For many years there has been a debate over the correct approach to the interpretation of the apportionment formula. That requires the value of the pension at the date the parties separate or commence divorce proceedings to be adjusted having regard to (i) the period of membership within the pension scheme from the date of its commencement to the “relevant date” (as defined in the 1985 Act), known in the formula as “C” and (ii) the period of “C” which falls between the date of marriage and the “relevant date”, known in the formula as “B”. No definition is given in the regulation of “period of membership”, “membership” or “member”, albeit the regulations as a whole do recognise that there are differing types of membership.
In the case of TCM v AFMM, Kirsty Malcolm of Westwater Advocates, was instructed to represent the interests of the husband and pursuer in divorce proceedings where the primary issue was the correct approach to be taken to the apportionment of his pension. Parties were agreed that the pension had a value of £172,748.38 as at the relevant date. The dispute related to the correct interpretation of the term “period of membership” in regulation 4, and whether that should be given a literal interpretation or a purposive, and therefore more limited, interpretation. Applying the apportionment formula on a literal basis resulted in the value of the pension for divorce purposes being £138,734, whilst a purposive approach resulted in the value being £10,002.
The pursuer’s proposition was that a purposive approach was the correct one; that “period of membership” could only be interpreted as including “active membership” and periods of deferred or pensioner membership had to be excluded. That gave recognition to the fact that in regulation 4 the definition of “B” in the formula permits that “B” can be a zero, whereas a literal interpretation rendered that an impossible scenario. The purposive approach also gave effect to the intentions of the primary legislation in respect of which the regulations were made, by only taking into account the period over which actual contributions were being made or benefits being accrued, during the marriage.

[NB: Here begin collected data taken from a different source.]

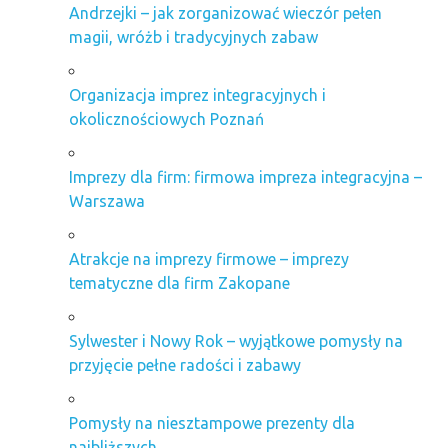
Andrzejki – jak zorganizować wieczór pełen
magii, wróżb i tradycyjnych zabaw
Organizacja imprez integracyjnych i
okolicznościowych Poznań
Imprezy dla firm: firmowa impreza integracyjna –
Warszawa
Atrakcje na imprezy firmowe – imprezy
tematyczne dla firm Zakopane
Sylwester i Nowy Rok – wyjątkowe pomysły na
przyjęcie pełne radości i zabawy
Pomysły na niesztampowe prezenty dla
najbliższych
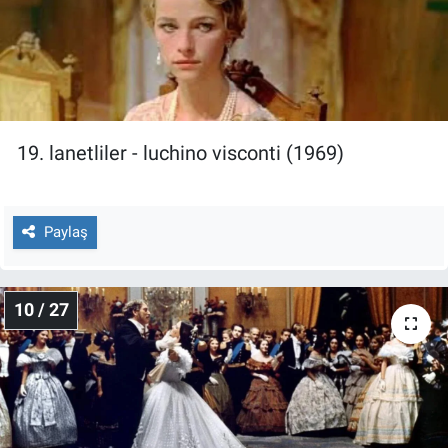
19. lanetliler - luchino visconti (1969)
Paylaş
10 / 27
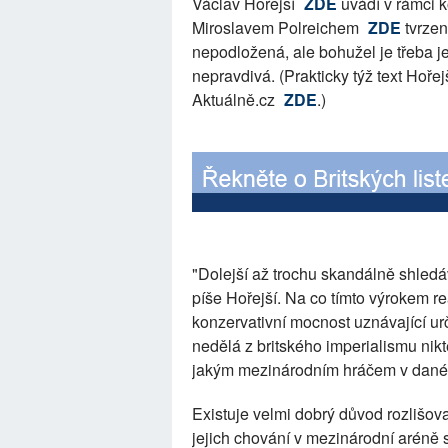
Václav Hořejší
ZDE
uvádí v rámci 
Miroslavem Polreichem
ZDE
tvrzen
nepodložená, ale bohužel je třeba j
nepravdivá. (Prakticky týž text Hoře
Aktuálně.cz
ZDE
.)
"Dolejší až trochu skandálně shledá
píše Hořejší. Na co tímto výrokem r
konzervativní mocnost uznávající urč
nedělá z britského imperialismu nik
jakým mezinárodním hráčem v daném
Existuje velmi dobrý důvod rozlišova
jejich chování v mezinárodní aréně 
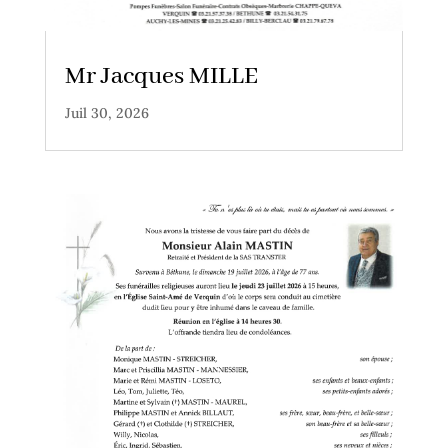
Mr Jacques MILLE
Juil 30, 2026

The pursuer in this case had only been an active member in his pension for four months after he married; albeit his marriage lasted a further 25 years, the bulk of its value had clearly accrued during his employment prior to marriage. He was a pensioner member right up to the point he separated, but he had added no value to the pension. Sheriff Holligan, at Edinburgh Sheriff Court upheld the pursuer’s position that “period of membership” in regulation 4 should be interpreted as “active membership”, and therefore the value of the pension for divorce purposes was £10,002.

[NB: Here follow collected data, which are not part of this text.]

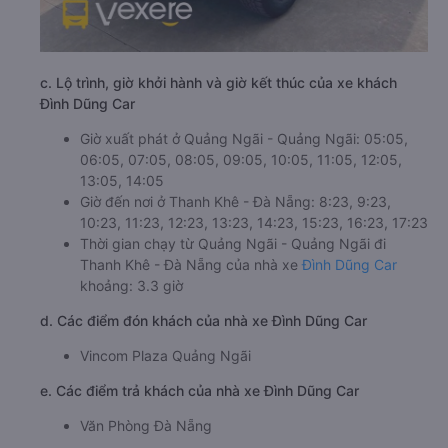
c. Lộ trình, giờ khởi hành và giờ kết thúc của xe khách
Đình Dũng Car
Giờ xuất phát ở Quảng Ngãi - Quảng Ngãi: 05:05,
06:05, 07:05, 08:05, 09:05, 10:05, 11:05, 12:05,
13:05, 14:05
Giờ đến nơi ở Thanh Khê - Đà Nẵng: 8:23, 9:23,
10:23, 11:23, 12:23, 13:23, 14:23, 15:23, 16:23, 17:23
Thời gian chạy từ Quảng Ngãi - Quảng Ngãi đi
Thanh Khê - Đà Nẵng của nhà xe
Đình Dũng Car
khoảng: 3.3 giờ
d. Các điểm đón khách của nhà xe Đình Dũng Car
Vincom Plaza Quảng Ngãi
e. Các điểm trả khách của nhà xe Đình Dũng Car
Văn Phòng Đà Nẵng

Kirsty Malcolm said “Although this is a decision at sheriff court level it gives judicial confirmation of the approach to interpretation that has been held by many family law practitioners to be the correct one, for many years. Pensions are often very valuable assets to be accounted for on divorce, and this case will hopefully assist in ensuring that only that value which is properly attributable to the contributions or income of the pension holder during the marriage is taken into account.”